Tax revenues in Morocco have significantly increased from 199 billion dirhams (MMDH) in 2020 to 299 MMDH in 2024, thanks to the implementation of tax reforms, as announced by the Minister Delegate to the Minister of Economy and Finance, responsible for the Budget, Fouzi Lekjaa, on Monday in Rabat.
In response to questions regarding the “assessment of the implementation of tax reform” at the House of Representatives, Lekjaa specified that the increase of 100 MMDH recorded during this period has been entirely allocated to financing social programs. He indicated that these resources have funded social dialogue at 44 MMDH, direct aid at 35 MMDH, and 19.5 MMDH for medical coverage contributions.
The minister highlighted that the average annual growth rate of revenues reached 11%, noting that corporate tax revenues rose from 48.8 MMDH to 70 MMDH by 2024, while Value Added Tax (VAT) revenues increased from 56 MMDH to over 89 MMDH, representing a rise of more than 59%.
Regarding income tax (IR), revenues saw a notable increase from 40 MMDH to 59.6 MMDH, a growth of 49%, attributed to “broadening the tax base, particularly for non-salary income, especially those from independent economic activities,” according to the minister.
In this context, Lekjaa reminded that in 2025, measures will be introduced to ease the tax burden, including the exemption of salaries not exceeding 6,000 dirhams per month. Meanwhile, middle-class individuals earning less than 15,000 dirhams monthly will benefit from over 70% of the financial efforts allocated to this reform, amounting to 8.5 MMDH.
He also noted that issues related to income tax for retirees have been resolved, with 164,744 beneficiaries of the exemption, representing 86% of public sector retirees.

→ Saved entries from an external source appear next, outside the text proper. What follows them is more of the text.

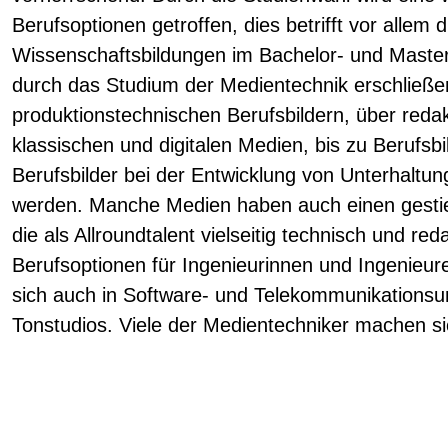
Berufsoptionen getroffen, dies betrifft vor allem 
Wissenschaftsbildungen im Bachelor- und Masterb
durch das Studium der Medientechnik erschließe
produktionstechnischen Berufsbildern, über redak
klassischen und digitalen Medien, bis zu Berufsb
Berufsbilder bei der Entwicklung von Unterhaltu
werden. Manche Medien haben auch einen gestie
die als Allroundtalent vielseitig technisch und red
Berufsoptionen für Ingenieurinnen und Ingenieur
sich auch in Software- und Telekommunikationsu
Tonstudios. Viele der Medientechniker machen si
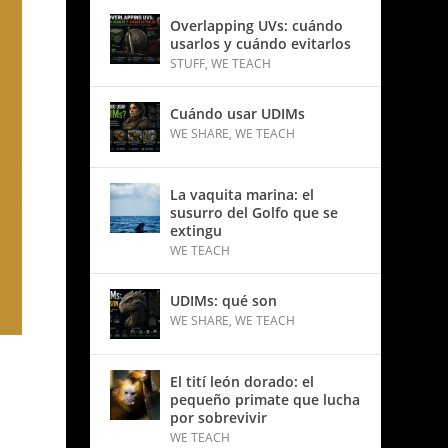
Overlapping UVs: cuándo
usarlos y cuándo evitarlos
STUFF
,
WE TEACH
Cuándo usar UDIMs
WE SHARE
,
WE TEACH
La vaquita marina: el
susurro del Golfo que se
extingu
WE TEACH
UDIMs: qué son
WE SHARE
,
WE TEACH
El tití león dorado: el
pequeño primate que lucha
por sobrevivir
WE TEACH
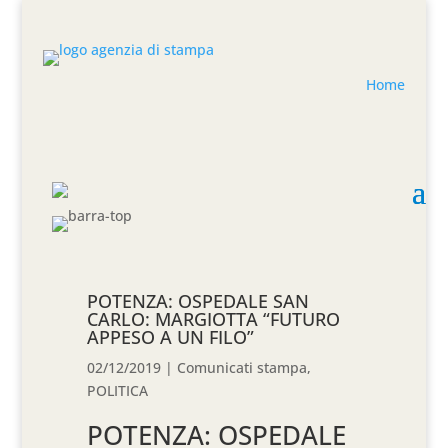
Home
POTENZA: OSPEDALE SAN
CARLO: MARGIOTTA “FUTURO
APPESO A UN FILO”
02/12/2019
|
Comunicati stampa
,
POLITICA
POTENZA: OSPEDALE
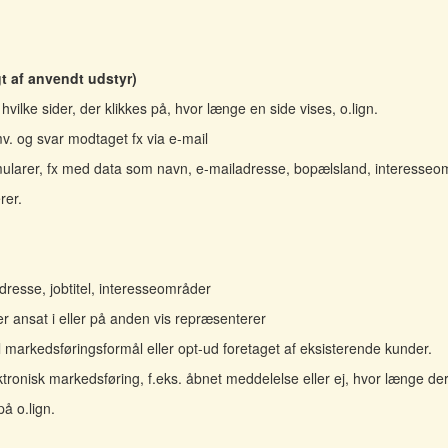
t af anvendt udstyr)
vilke sider, der klikkes på, hvor længe en side vises, o.lign.
. og svar modtaget fx via e-mail
rmularer, fx med data som navn, e-mailadresse, bopælsland, interesseo
rer.
resse, jobtitel, interesseområder
r ansat i eller på anden vis repræsenterer
 markedsføringsformål eller opt-ud foretaget af eksisterende kunder.
tronisk markedsføring, f.eks. åbnet meddelelse eller ej, hvor længe der
på o.lign.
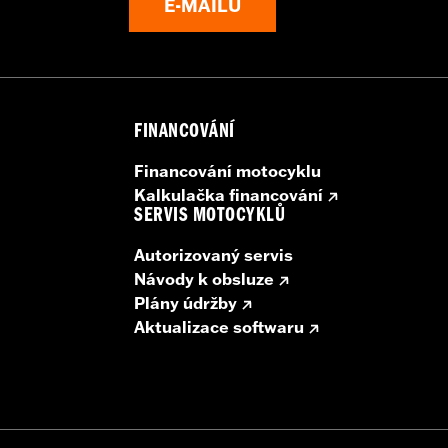
E-MAILŮ
and Boom! Box 6.5 GT Radios require a dealer Digital Te
Boom Box GTS radios require the latest software for p
FINANCOVÁNÍ
Financování motocyklu
Kalkulačka financování
SERVIS MOTOCYKLŮ
Autorizovaný servis
Návody k obsluze
Plány údržby
Aktualizace softwaru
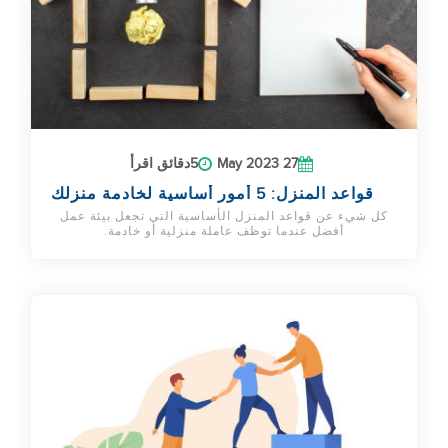
27 May 2023
5دقائق اقرأ
قواعد المنزل: 5 أمور أساسية لخادمة منزلك
كل شيء عن قواعد المنزل الأساسية التي تجعل بيئة عمل
أفضل عندما توظف عاملة منزلية أو خادمة.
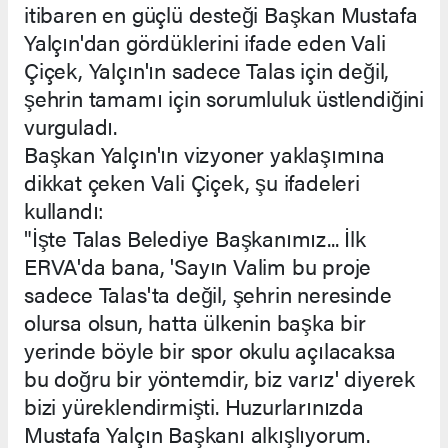
itibaren en güçlü desteği Başkan Mustafa
Yalçın'dan gördüklerini ifade eden Vali
Çiçek, Yalçın'ın sadece Talas için değil,
şehrin tamamı için sorumluluk üstlendiğini
vurguladı.
Başkan Yalçın'ın vizyoner yaklaşımına
dikkat çeken Vali Çiçek, şu ifadeleri
kullandı:
"İşte Talas Belediye Başkanımız... İlk
ERVA'da bana, 'Sayın Valim bu proje
sadece Talas'ta değil, şehrin neresinde
olursa olsun, hatta ülkenin başka bir
yerinde böyle bir spor okulu açılacaksa
bu doğru bir yöntemdir, biz varız' diyerek
bizi yüreklendirmişti. Huzurlarınızda
Mustafa Yalçın Başkanı alkışlıyorum.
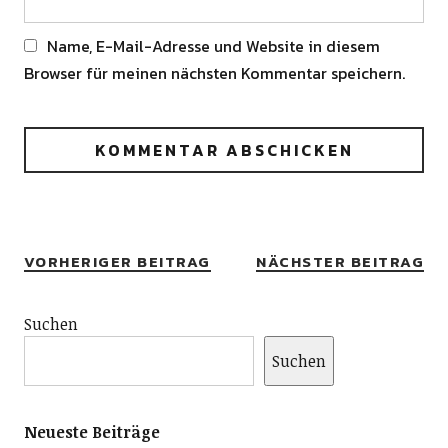
Name, E-Mail-Adresse und Website in diesem
Browser für meinen nächsten Kommentar speichern.
Alternative:
VORHERIGER BEITRAG
NÄCHSTER BEITRAG
Suchen
Suchen
Neueste Beiträge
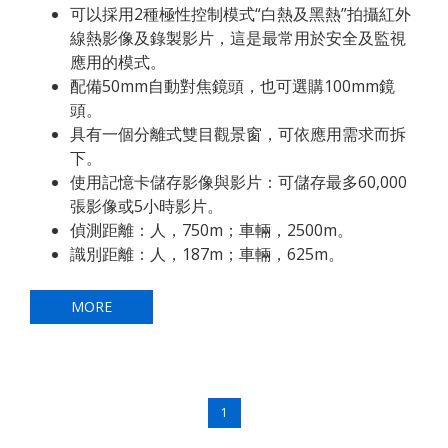
可以採用2種極性控制模式“白熱及黑熱”拍攝紅外
線熱影像及錄製影片，這是最常用於安全及監視
應用的模式。
配備50mm自動對焦鏡頭，也可選購100mm鏡
頭。
具有一個分離式雙目觀景窗，可依應用需求而拆
下。
使用記憶卡儲存影像與影片：可儲存最多60,000
張影像或5小時影片。
偵測距離：人，750m；車輛，2500m。
識別距離：人，187m；車輛，625m。
MORE
1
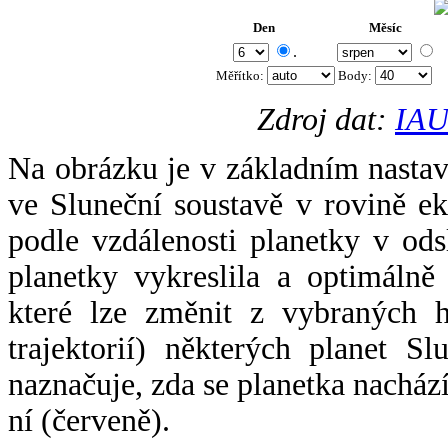
Den
Měsíc
.
Měřítko:
Body
:
Zdroj dat:
IAU
Na obrázku je v základním nastav
ve Sluneční soustavě v rovině ek
podle vzdálenosti planetky v odsl
planetky vykreslila a optimálně
které lze změnit z vybraných h
trajektorií) některých planet Sl
naznačuje, zda se planetka nacház
ní (červeně).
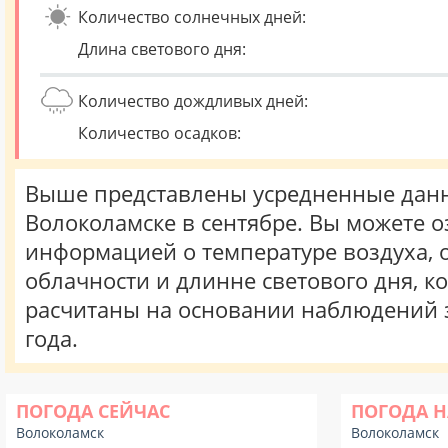
Количество солнечных дней:
Длина светового дня:
Количество дождливых дней:
Количество осадков:
Выше представлены усредненные данн
Волоколамске в сентябре. Вы можете о
информацией о температуре воздуха, о
облачности и длинне светового дня, к
расчитаны на основании наблюдений 
года.
ПОГОДА СЕЙЧАС
ПОГОДА Н
Волоколамск
Волоколамск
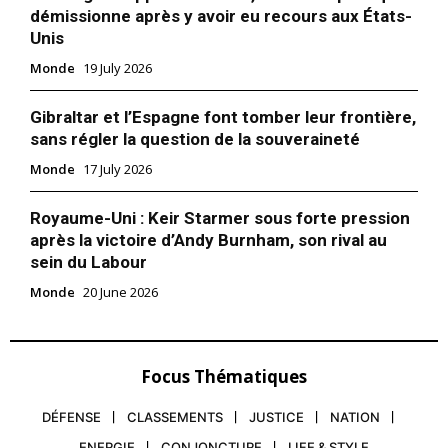
démissionne après y avoir eu recours aux États-
Unis
Monde
19 July 2026
Gibraltar et l’Espagne font tomber leur frontière,
sans régler la question de la souveraineté
Monde
17 July 2026
Royaume-Uni : Keir Starmer sous forte pression
après la victoire d’Andy Burnham, son rival au
sein du Labour
Monde
20 June 2026
Focus Thématiques
DÉFENSE
CLASSEMENTS
JUSTICE
NATION
ENERGIE
CONJONCTURE
LIFE & STYLE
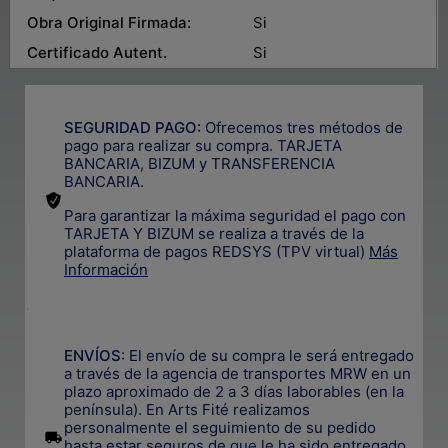
Obra Original Firmada:
Si
Certificado Autent.
Si
SEGURIDAD PAGO:
Ofrecemos tres métodos de
pago para realizar su compra. TARJETA
BANCARIA, BIZUM y TRANSFERENCIA
BANCARIA.
Para garantizar la máxima seguridad el pago con
TARJETA Y BIZUM se realiza a través de la
plataforma de pagos REDSYS (TPV virtual)
Más
Información
.
ENVÍOS
: El envío de su compra le será entregado
a través de la agencia de transportes MRW en un
plazo aproximado de 2 a 3 días laborables (en la
península). En Arts Fité realizamos
personalmente el seguimiento de su pedido
.
hasta estar seguros de que le ha sido entregado.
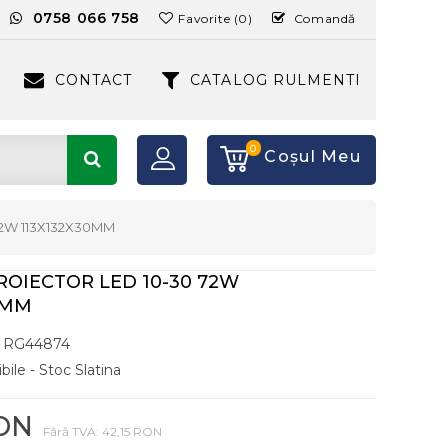
:
0758 066 758
Favorite (0)
Comandă
CONTACT
CATALOG RULMENTI
0
Coşul Meu
72W 113X132X30MM
ROIECTOR LED 10-30 72W
0MM
RG44874
bile - Stoc Slatina
RON
Fără TVA: 42,15 RON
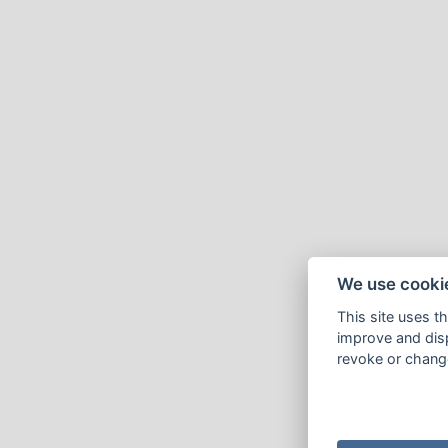
We use cooki
This site uses t
improve and disp
revoke or change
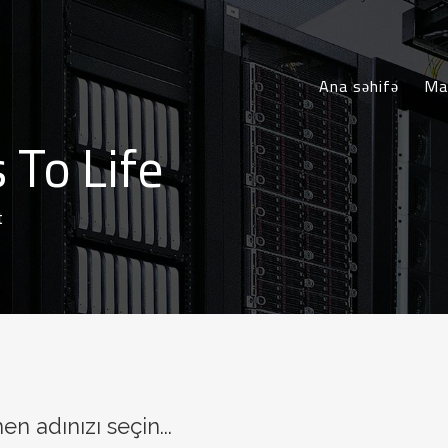
Ana səhifə
Ma
 To Life
t
n adınızı seçin...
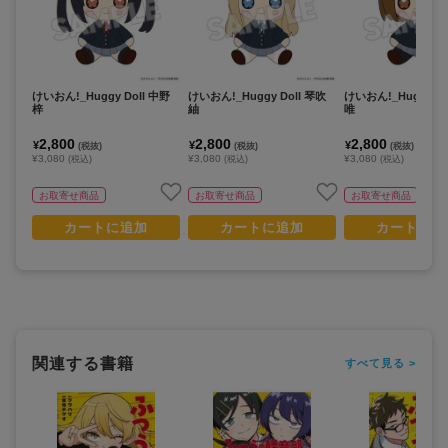
けいおん!_Huggy Doll 中野
けいおん!_Huggy Doll 琴吹
けいおん!_Huggy Do
梓
紬
唯
2,800
2,800
2,800
¥
¥
¥
(税抜)
(税抜)
(税抜)
¥3,080
¥3,080
¥3,080
(税込)
(税込)
(税込)
お取寄せ商品
お取寄せ商品
お取寄せ商品
カートに追加
カートに追加
カートに追
関連する書籍
すべて見る >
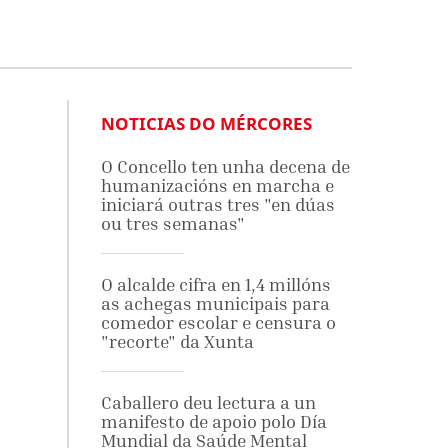
NOTICIAS DO MÉRCORES
O Concello ten unha decena de
humanizacións en marcha e
iniciará outras tres "en dúas
ou tres semanas"
O alcalde cifra en 1,4 millóns
as achegas municipais para
comedor escolar e censura o
"recorte" da Xunta
Caballero deu lectura a un
manifesto de apoio polo Día
Mundial da Saúde Mental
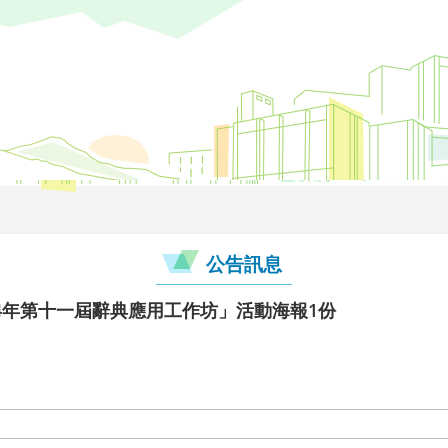
公告訊息
4年第十一屆辭典應用工作坊」活動海報1份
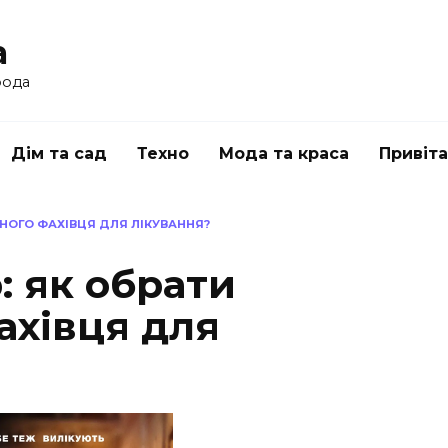
a
рода
Дім та сад
Техно
Мода та краса
Привіт
ЬНОГО ФАХІВЦЯ ДЛЯ ЛІКУВАННЯ?
: як обрати
ахівця для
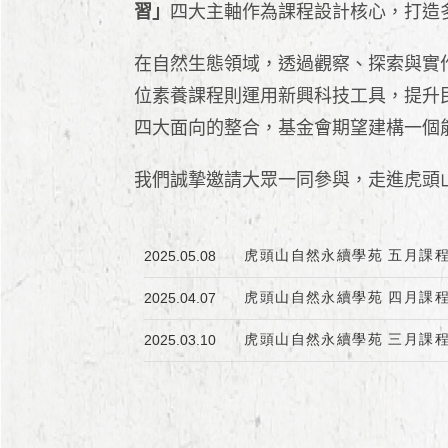
習」
四大主軸作為課程設計核心，打造
在自然生態領域，透過觀察、探索與實
位素養課程則運用新興科技工具，提升
四大面向的整合，基金會期望建構一個
我們誠摯邀請大眾一同參與，走進虎頭
虎頭山自然永續學苑 五月課
2025.05.08
虎頭山自然永續學苑 四月課
2025.04.07
虎頭山自然永續學苑 三月課
2025.03.10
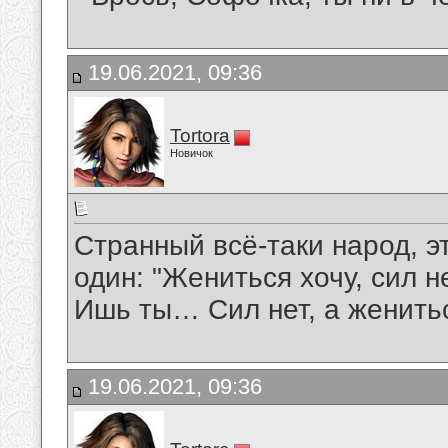
19.06.2021, 09:36
Tortora
Новичок
Странный всё-таки народ, 
один: "Жениться хочу, сил не
Ишь ты… Сил нет, а женить
19.06.2021, 09:36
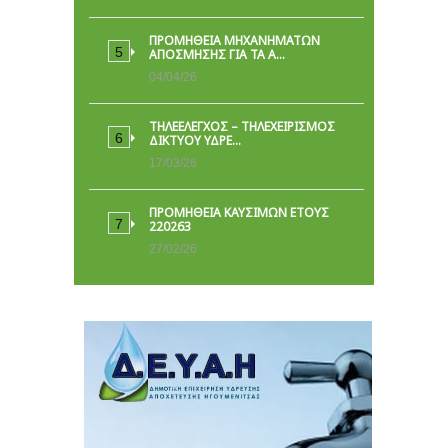
ΠΡΟΜΗΘΕΙΑ ΜΗΧΑΝΗΜΑΤΩΝ
ΑΠΟΣΜΗΣΗΣ ΓΙΑ ΤΑ Α…
04/04/26
ΤΗΛΕΕΛΕΓΧΟΣ – ΤΗΛΕΧΕΙΡΙΣΜΟΣ
ΔΙΚΤΥΟΥ ΥΔΡΕ…
17/03/26
ΠΡΟΜΗΘΕΙΑ ΚΑΥΣΙΜΩΝ ΕΤΟΥΣ
220263
27/02/26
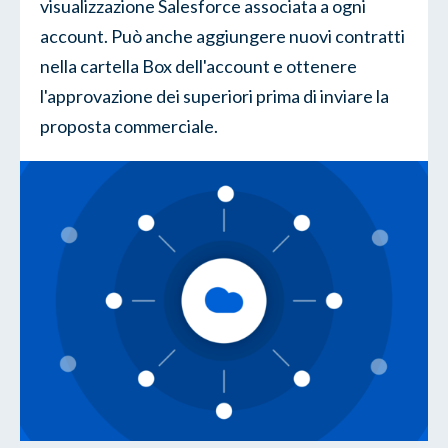
visualizzazione Salesforce associata a ogni
account. Può anche aggiungere nuovi contratti
nella cartella Box dell'account e ottenere
l'approvazione dei superiori prima di inviare la
proposta commerciale.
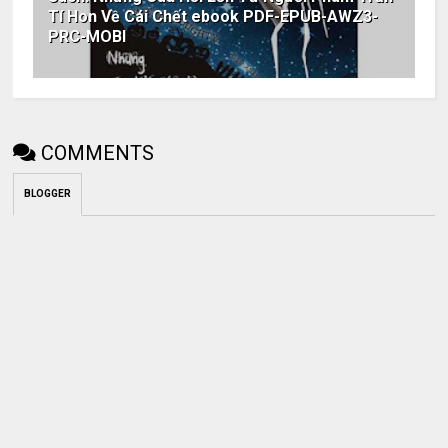
Tí Hon Về Cái Chết ebook PDF-EPUB-AWZ3-
PRC-MOBI
COMMENTS
BLOGGER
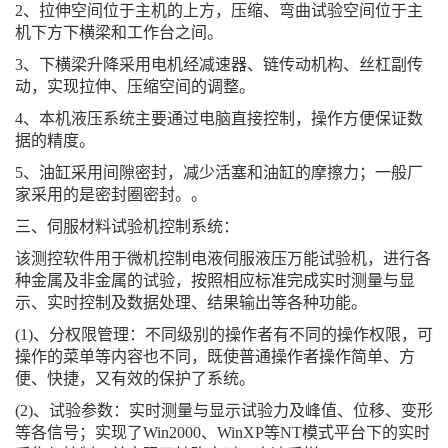
2、拉伸空间位于主机的上方，压缩、弯曲试验空间位于主
机下方下横梁和工作台之间。
3、下横梁升降采用电机经减速器、链传动机构、丝杠副传
动，实现拉伸、压缩空间的调整。
4、本机液压系统主要通过电脑直接控制，操作方便保证数
据的精度。
5、油缸采用间隙密封，减少活塞和油缸的摩擦力；一般厂
家采用的是密封圈密封。。
三、伺服材料试验机控制系统：
该测控软件用于微机控制电液伺服液压万能试验机，进行各
种金属及非金属的试验，按照相应标准完成实时测量与显
示、实时控制及数据处理、结果输出等各种功能。
(1)、分权限管理：不同级别的操作者有不同的操作权限，可
操作的菜单等内容也不同，既使普通操作者操作简单、方
便、快捷，又有效的保护了系统。
(2)、试验参数：实时测量与显示试验力及峰值、位移、变形
等各信号；实现了Win2000、WinXP等NT模式平台下的实时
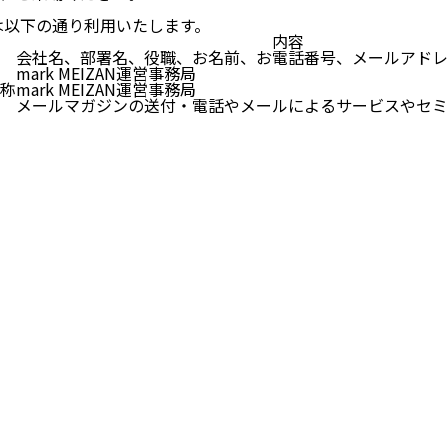
報は以下の通り利用いたします。
内容
会社名、部署名、役職、お名前、お電話番号、メールアドレ
mark MEIZAN運営事務局
称
mark MEIZAN運営事務局
メールマガジンの送付・電話やメールによるサービスやセミ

Furthermore, the government is working on simplifying the tax system and adapting it to economic specifics, particularly through the establishment of a Unique Professional Contribution to facilitate tax procedures for medium-sized professionals.
Measures have also been introduced to combat tax evasion, such as generalizing withholding at source and strengthening tax control mechanisms, which allowed for the collection of 17.77 MMDH in 2024 compared to 14.06 MMDH in 2023, marking an increase of 26.4%. Regarding the assessment of voluntary tax regularization operations that reached 127 MMDH, Lekjaa clarified that 77 MMDH were collected via bank declarations, 48 MMDH through direct declarations to the General Directorate of Taxes (DGI), and 2 MMDH concerning assets held abroad.
He affirmed that “citizens who declared their income and placed their funds in their bank accounts are free to use them for direct investments or real estate purchases,” reiterating “the commitment of the tax administration to ensure total confidentiality and not to conduct any subsequent tax review to encourage taxpayers to declare their income voluntarily.”
The minister also emphasized that applying a rate of 5% under the finance law will generate additional resources of approximately 6 MMDH for the state, “thus contributing to strengthening trust between taxpayers and the tax administration.”
In conclusion, he stated that this approach “aims to contribute to structuring the national economy, enhancing its development capacity in light of increasing investments and reducing the budget deficit to 4% by 2024, with a downward trajectory towards 3% by 2026 while stabilizing public debt at 69.5% of GDP.”